= Beginning of Section =
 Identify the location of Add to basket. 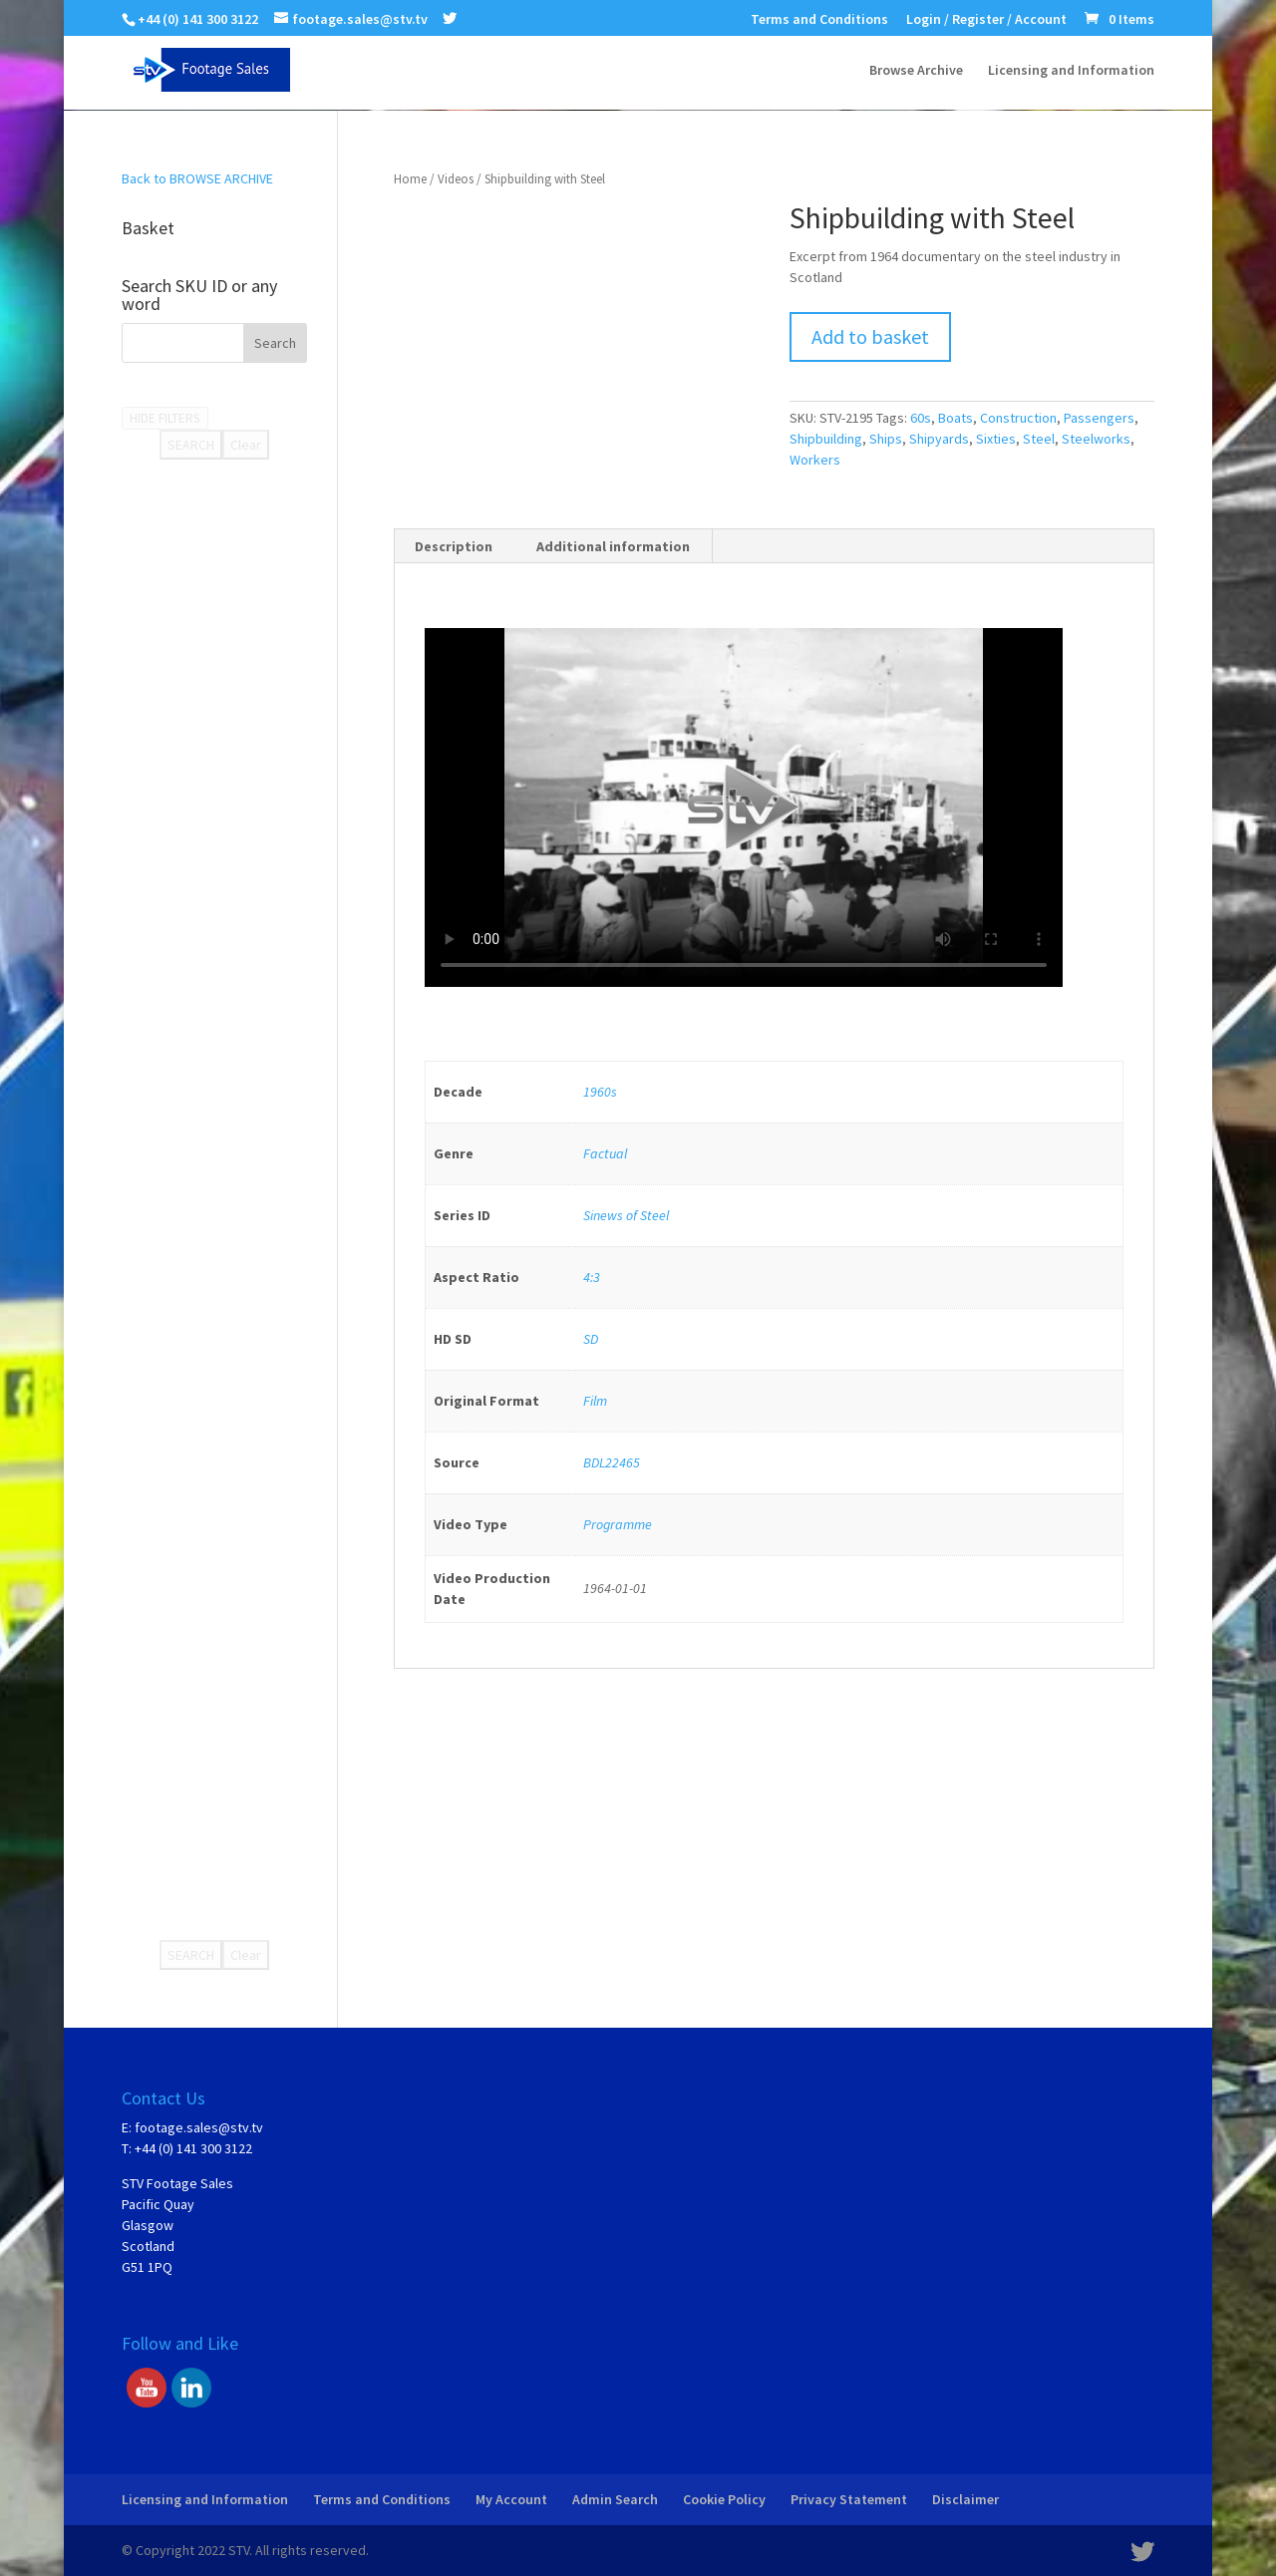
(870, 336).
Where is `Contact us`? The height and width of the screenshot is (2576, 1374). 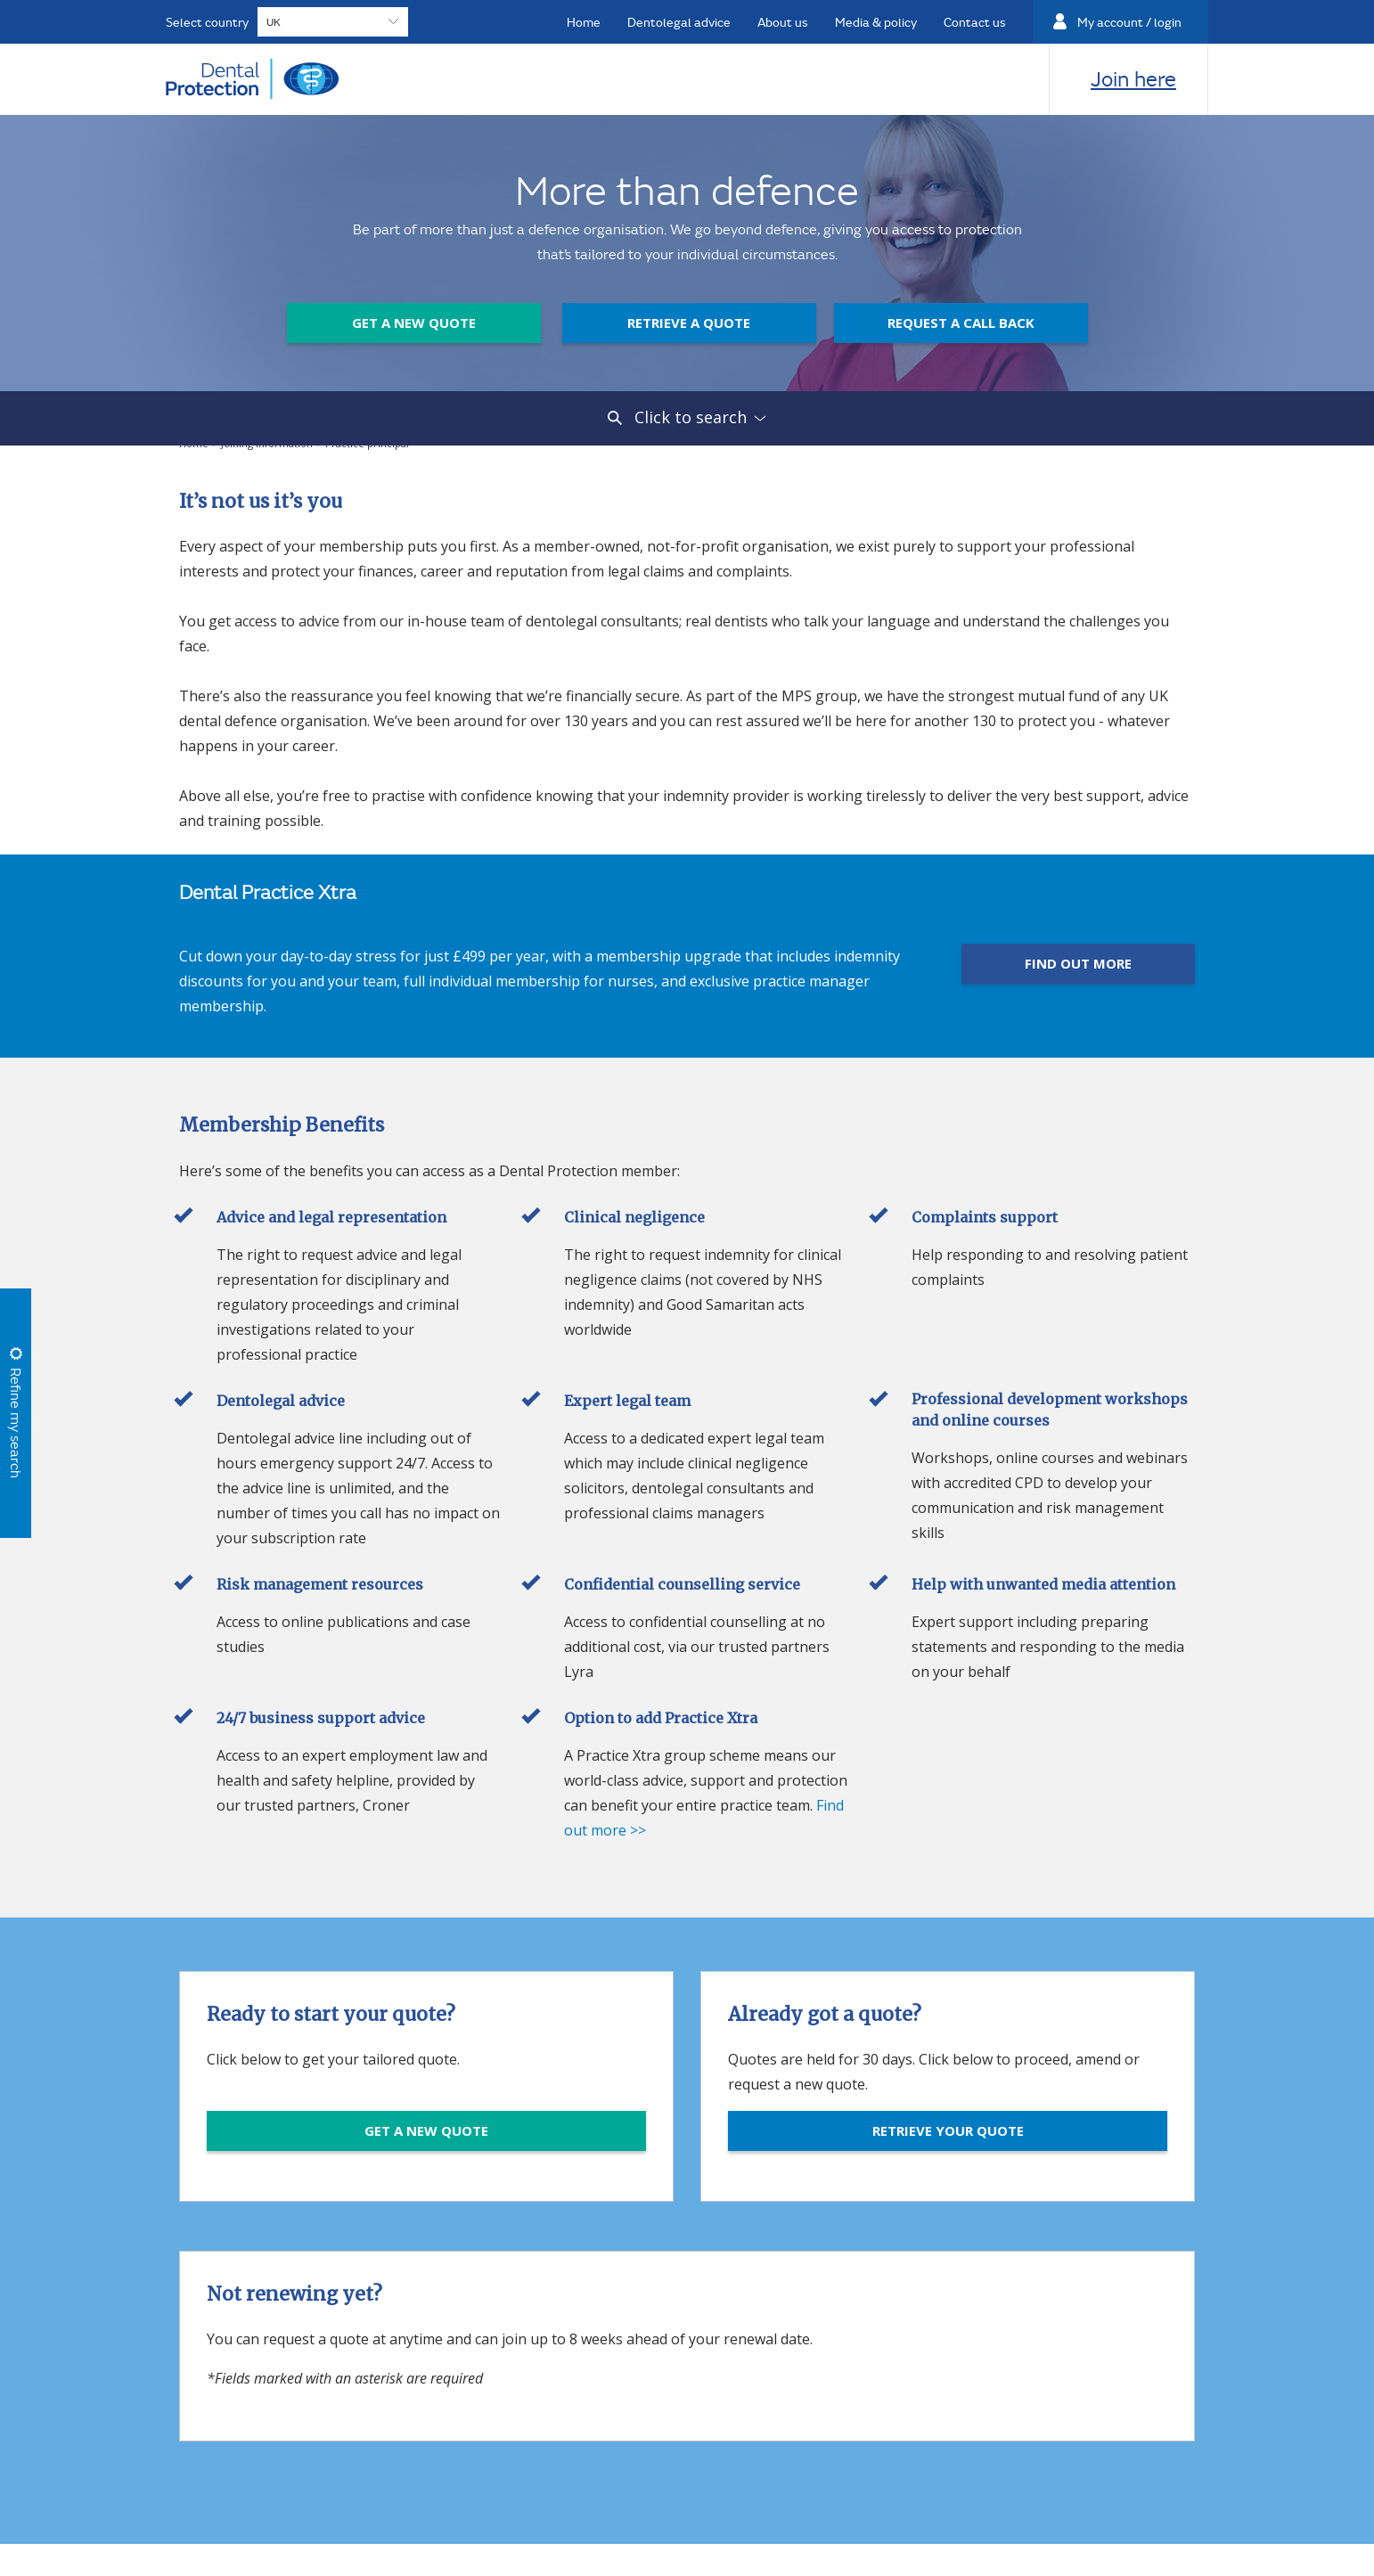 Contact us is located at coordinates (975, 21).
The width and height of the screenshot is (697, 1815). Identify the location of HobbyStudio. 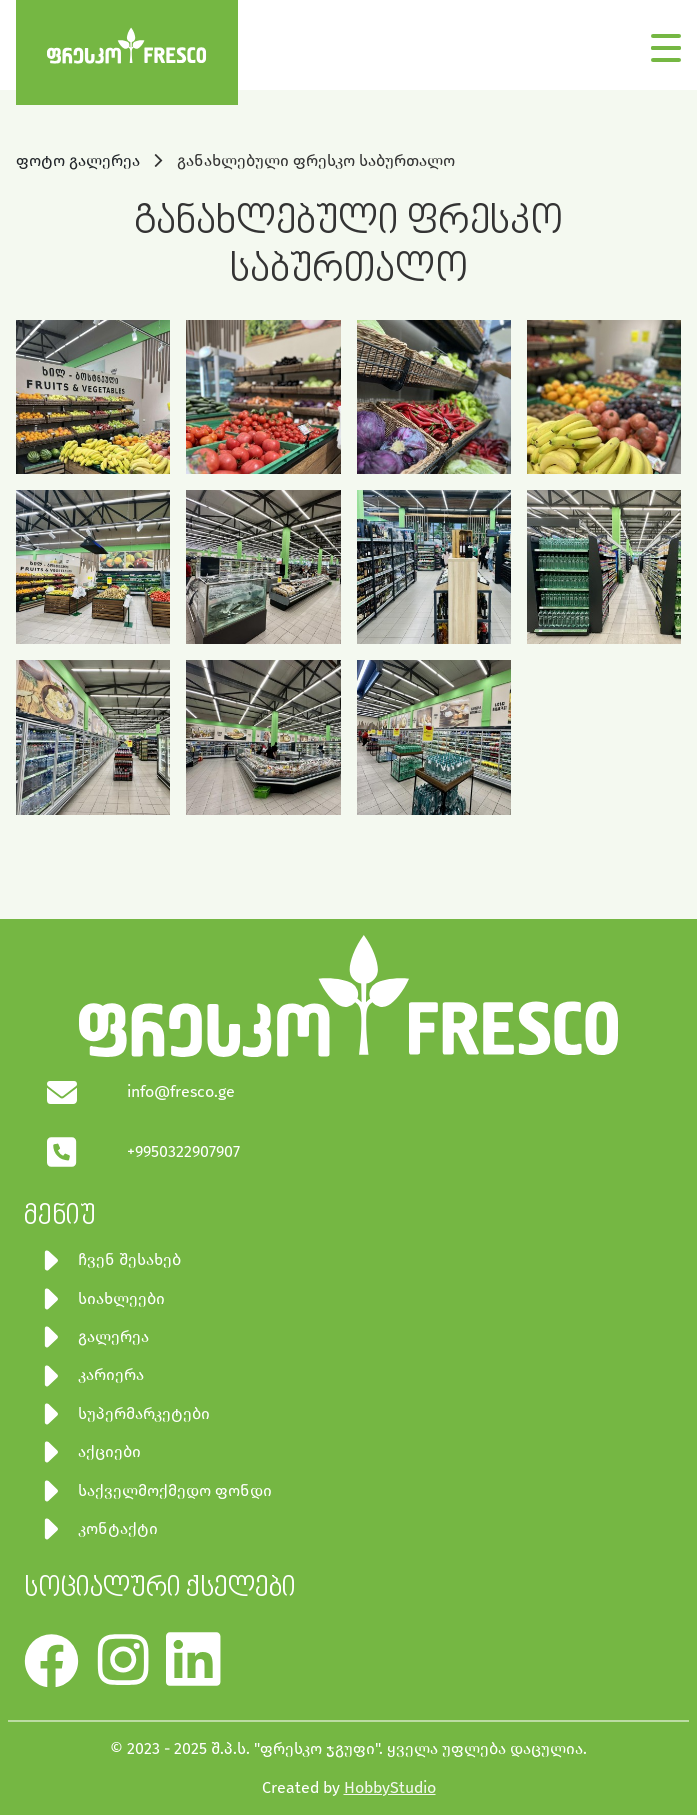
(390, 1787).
= End of Section =
[Description of the task]
Hand back exactly the lines from the one with "The width and" through the last line of the data above, both ends included, with every picture left out.

[The completed task]
The width and height of the screenshot is (697, 1815). Identify the location of HobbyStudio. 
(390, 1787).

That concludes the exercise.